With the temperature approaching the mid 90s, I’m reminded of childhood days spent in Locust Grove, GA. Getting off an air conditioned train the heat hit like a backhand slap. The Griers and the Watkins, my father’s and mother’s relatives, lived in and around “The Grove.” I mostly stayed with my father’s side–Uncle Jack, Aunt Zelma, and cousin Wymond. Their house was situated along a dusty red clay road. There was no air conditioning, no TV, no running water. We drew cold water from a well.
Uncle Jack worked in a factory; he also farmed an acre of cotton. My Aunt Zelma sewed plush animals at her day job and then prepared marvelous dinners from produce she grew and chickens she raised, killed, and plucked. Sunday afternoons brought homemade peach ice cream after hot church services at Shoal Creek Baptist.
Relatives on my mother’s side were of the same resourceful bent. They raised their families under the difficult conditions prevalent in the South of the late 50s. They ran small farms and built their own homes.

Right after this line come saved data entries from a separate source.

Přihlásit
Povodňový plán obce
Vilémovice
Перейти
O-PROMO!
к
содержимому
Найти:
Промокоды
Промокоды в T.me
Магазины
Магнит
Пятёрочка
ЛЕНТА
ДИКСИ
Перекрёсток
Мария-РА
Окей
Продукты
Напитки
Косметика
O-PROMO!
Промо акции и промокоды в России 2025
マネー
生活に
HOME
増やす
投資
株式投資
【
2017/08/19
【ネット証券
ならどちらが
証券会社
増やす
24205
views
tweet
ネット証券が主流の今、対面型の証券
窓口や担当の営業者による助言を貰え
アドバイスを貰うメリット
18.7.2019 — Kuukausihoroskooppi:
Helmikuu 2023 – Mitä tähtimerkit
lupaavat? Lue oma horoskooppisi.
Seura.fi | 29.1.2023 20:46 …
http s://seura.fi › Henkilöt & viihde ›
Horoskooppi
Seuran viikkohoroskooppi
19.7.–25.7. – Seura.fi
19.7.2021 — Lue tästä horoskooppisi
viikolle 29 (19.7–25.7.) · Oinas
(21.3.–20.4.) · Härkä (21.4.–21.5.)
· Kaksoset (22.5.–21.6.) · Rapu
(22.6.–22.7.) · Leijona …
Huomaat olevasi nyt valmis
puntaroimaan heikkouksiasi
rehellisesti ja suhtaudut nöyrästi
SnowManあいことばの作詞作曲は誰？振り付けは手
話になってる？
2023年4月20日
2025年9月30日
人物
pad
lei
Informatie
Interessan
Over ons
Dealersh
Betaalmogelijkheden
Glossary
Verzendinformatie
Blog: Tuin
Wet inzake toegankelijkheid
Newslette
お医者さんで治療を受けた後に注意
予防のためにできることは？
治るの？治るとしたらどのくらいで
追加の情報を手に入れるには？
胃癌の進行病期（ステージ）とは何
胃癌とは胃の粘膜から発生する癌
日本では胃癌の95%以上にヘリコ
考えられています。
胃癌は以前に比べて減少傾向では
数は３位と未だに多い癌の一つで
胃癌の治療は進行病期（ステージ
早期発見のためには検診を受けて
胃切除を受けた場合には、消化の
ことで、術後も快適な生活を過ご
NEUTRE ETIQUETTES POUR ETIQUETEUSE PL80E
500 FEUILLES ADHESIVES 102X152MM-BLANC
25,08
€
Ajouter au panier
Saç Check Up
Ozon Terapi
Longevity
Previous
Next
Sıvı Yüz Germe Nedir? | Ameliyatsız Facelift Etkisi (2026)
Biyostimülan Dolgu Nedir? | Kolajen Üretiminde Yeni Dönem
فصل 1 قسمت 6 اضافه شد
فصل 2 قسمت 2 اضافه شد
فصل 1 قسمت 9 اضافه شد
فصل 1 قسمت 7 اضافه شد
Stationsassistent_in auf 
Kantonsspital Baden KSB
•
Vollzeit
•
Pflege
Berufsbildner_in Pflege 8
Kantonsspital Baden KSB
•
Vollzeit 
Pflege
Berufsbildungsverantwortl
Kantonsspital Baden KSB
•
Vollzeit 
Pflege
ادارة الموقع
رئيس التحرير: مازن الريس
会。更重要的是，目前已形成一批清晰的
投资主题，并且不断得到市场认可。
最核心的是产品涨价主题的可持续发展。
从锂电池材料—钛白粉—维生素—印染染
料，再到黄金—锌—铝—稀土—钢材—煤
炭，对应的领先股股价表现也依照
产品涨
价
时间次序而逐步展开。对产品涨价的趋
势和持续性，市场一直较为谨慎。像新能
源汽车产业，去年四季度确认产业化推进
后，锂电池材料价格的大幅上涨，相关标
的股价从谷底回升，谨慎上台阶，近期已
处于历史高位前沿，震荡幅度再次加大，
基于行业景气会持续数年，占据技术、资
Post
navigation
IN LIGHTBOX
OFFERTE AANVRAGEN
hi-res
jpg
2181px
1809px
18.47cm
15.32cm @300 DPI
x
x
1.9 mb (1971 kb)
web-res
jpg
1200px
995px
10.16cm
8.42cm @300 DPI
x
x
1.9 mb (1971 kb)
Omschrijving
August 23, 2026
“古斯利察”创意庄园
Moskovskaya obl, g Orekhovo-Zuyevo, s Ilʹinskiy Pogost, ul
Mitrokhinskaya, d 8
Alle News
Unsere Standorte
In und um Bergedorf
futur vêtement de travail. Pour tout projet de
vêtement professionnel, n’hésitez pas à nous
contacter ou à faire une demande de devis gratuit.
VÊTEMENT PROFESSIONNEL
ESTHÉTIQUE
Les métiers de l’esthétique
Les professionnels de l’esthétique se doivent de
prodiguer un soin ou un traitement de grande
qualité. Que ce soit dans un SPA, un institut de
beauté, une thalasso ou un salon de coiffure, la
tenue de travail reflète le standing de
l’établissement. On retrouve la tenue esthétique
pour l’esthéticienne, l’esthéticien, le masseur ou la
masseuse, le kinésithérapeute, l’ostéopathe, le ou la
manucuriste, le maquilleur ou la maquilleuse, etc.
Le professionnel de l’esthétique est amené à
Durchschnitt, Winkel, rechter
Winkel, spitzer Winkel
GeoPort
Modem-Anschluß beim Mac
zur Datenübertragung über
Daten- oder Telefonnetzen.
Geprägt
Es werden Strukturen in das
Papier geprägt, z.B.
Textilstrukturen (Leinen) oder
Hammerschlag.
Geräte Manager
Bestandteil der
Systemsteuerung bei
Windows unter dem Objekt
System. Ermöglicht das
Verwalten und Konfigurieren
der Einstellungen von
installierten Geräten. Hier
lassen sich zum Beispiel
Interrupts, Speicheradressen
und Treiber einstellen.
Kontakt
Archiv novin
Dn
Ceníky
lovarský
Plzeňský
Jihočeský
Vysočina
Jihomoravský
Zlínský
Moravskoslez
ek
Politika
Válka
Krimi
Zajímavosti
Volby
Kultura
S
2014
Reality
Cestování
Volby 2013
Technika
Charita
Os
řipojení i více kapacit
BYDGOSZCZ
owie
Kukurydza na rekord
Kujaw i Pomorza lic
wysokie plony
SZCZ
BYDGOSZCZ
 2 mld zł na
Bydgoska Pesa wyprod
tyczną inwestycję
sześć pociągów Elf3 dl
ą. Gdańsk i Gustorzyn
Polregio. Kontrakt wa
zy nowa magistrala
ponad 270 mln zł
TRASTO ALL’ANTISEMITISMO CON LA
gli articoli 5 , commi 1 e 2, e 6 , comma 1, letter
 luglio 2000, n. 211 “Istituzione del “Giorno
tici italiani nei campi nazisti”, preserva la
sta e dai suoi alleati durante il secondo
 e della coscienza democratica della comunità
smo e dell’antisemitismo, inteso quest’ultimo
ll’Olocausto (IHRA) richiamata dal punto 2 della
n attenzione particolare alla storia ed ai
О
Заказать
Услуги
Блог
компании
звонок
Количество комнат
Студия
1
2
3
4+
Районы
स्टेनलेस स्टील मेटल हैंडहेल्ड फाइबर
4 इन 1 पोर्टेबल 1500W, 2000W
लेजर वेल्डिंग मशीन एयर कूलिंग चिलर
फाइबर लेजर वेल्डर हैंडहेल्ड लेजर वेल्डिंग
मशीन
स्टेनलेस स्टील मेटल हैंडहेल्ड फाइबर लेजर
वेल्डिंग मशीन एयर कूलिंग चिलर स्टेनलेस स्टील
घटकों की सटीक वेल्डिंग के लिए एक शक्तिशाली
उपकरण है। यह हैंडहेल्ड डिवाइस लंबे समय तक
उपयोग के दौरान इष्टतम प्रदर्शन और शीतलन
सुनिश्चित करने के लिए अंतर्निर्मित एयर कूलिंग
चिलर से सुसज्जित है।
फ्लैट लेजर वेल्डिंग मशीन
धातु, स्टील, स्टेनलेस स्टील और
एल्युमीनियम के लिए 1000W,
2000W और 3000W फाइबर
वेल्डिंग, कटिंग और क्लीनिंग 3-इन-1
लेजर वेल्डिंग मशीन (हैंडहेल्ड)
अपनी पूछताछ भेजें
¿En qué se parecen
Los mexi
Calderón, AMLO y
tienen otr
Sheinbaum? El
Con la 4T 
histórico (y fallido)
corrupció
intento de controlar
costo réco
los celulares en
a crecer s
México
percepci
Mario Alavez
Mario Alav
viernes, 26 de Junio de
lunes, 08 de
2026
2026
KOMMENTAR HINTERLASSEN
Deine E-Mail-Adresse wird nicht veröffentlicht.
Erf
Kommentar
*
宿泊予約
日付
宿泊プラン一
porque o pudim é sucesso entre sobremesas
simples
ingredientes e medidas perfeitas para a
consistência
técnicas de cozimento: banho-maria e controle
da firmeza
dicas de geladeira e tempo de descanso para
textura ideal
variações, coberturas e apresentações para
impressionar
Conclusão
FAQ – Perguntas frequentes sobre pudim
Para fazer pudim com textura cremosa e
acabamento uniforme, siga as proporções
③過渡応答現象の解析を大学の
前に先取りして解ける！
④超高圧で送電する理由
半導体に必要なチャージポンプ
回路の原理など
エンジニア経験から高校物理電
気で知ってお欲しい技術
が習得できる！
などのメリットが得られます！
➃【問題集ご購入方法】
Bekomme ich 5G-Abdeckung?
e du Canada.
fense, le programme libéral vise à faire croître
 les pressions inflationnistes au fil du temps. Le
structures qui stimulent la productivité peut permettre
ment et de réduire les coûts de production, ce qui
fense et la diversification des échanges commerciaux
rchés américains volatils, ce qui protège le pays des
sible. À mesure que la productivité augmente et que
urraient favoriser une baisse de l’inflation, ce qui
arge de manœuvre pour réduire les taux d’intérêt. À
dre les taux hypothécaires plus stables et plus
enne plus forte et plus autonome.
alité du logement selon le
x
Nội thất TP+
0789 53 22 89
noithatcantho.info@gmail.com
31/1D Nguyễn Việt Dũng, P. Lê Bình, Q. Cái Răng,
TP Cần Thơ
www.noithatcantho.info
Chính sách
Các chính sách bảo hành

I write all of this because after the panel discussion, the final public event of White People: A Retrospective, I was approached by a young lady who asked why I included hicks in the exhibit. She was referring to the photograph that accompanies this post. I never–ever–met a person I considered a “hick.” I met and photographed people who lived under different circumstances than I did. In many cases they were resourceful men and women who did what was required to survive. Hicks, they were not.